Loading...
HAM
Penulis: Eben E. Siadari 09:59 WIB | Senin, 21 November 2016

Gereja Katolik Akui Terlibat dalam Genosida di Rwanda

Gereja Katolik meminta maaf atas genosida yang menyebabkan lebih dari 800.000 orang etnis Tutsi dan Hutu terbunuh.
Gereja Katolik Akui Terlibat dalam Genosida di Rwanda
Para pengungsi suku Hutu Rwanda beristirahat di pinggil jalan bersebelahan dengan perkemahan lama pengungsi suku Mugunga dekat perbatasan kota Goma pada 16 November 1996. Foto arsip ini dipertunjukkan pada 7 April 2014 menandai 20 tahun ulang tahun genosida di Rwanda yang membunuh 800.000 orang. Pembantaian selama tiga bulan pada 1994 itu, dilakukan oleh ekstremis Hutu terhadap etnis Tutsi, tetapi etnis Hutu yang moderat juga turut menjadi sasaran. (Foto: Reuters)
Gereja Katolik Akui Terlibat dalam Genosida di Rwanda
Bizimana Emmanuel (kanan), yang lahir dua tahun sebelum genosida di Rwanda tahun 1994, sedang dihibur oleh seorang perempuan, tatkala menangis saat menghadiri peringatan 20 tahun genosida di Rwanda di stadion Amahoro, Kigali, Rwanda, 7 April, 2014. (Ben Curtis/AP)

KIGALI, RWANDA, SATUHARAPAN.COM - Gereja Katolik di Rwanda meminta maaf atas peran umat gereja dalam genosida tahun 1994, dan mengatakan pihaknya menyesalkan tindakan anggota gereja yang berpartisipasi dalam pembantaian.

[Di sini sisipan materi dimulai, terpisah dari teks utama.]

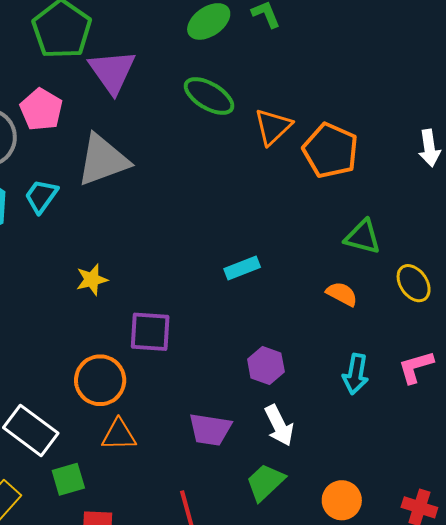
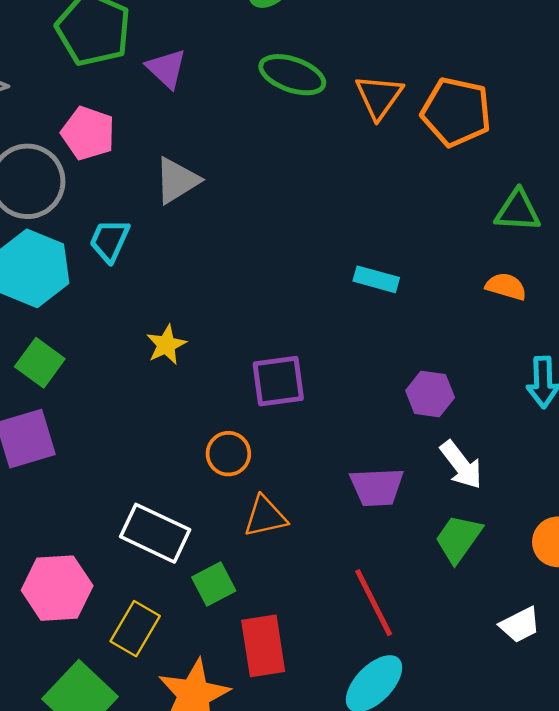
purple triangle: (112, 72) -> (166, 69), size x0.7
gray triangle: (103, 160) -> (177, 180), size x0.7
cyan rectangle: (242, 268) -> (376, 279), turned 48
yellow star: (92, 280) -> (166, 345), moved
orange circle: (100, 380) -> (228, 454), size x0.7

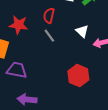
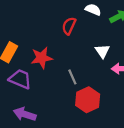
red star: (19, 25) -> (42, 58), moved, turned -30
gray line: (49, 36) -> (72, 77), moved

"Kami mohon maaf atas semua kesalahan yang dilakukan gereja. Kami mohon maaf atas nama semua orang Kristen untuk semua bentuk kesalahan yang kami lakukan. Kami menyesal bahwa anggota gereja melanggar janji (mereka) untuk setia kepada perintah-perintah Allah, " kata pernyataan Konferensi Uskup Katolik Rwanda, yang dibacakan di paroki-paroki di seluruh negeri.

Sebuah foto yang tidak diketahui sumbernya, menggambarkan seorang anak yang menangis bersama jasad ibunya, korban genosida di Rwanda

Kantor berita AP yang dikutip oleh CBS News, melaporkan, pernyataan konferensi uskup itu  mengakui bahwa anggota gereja merencanakan, membantu dan mengeksekusi genosida, di mana lebih dari 800.000 etnis Tutsi dan etnis Hutu yang moderat dibunuh oleh ekstremis Hutu.

Pada tahun-tahun sejak genosida - yang dipicu oleh kecelakaan pesawat yang menewaskan presiden Rwanda ketika itu yang beretnis Hutu - gereja setempat menolak upaya pemerintah dan kelompok korban untuk mengakui keterlibatan gereja dalam pembunuhan massal, mengatakan bahwa para pejabat gereja yang melakukan kejahatan bertindak secara individual.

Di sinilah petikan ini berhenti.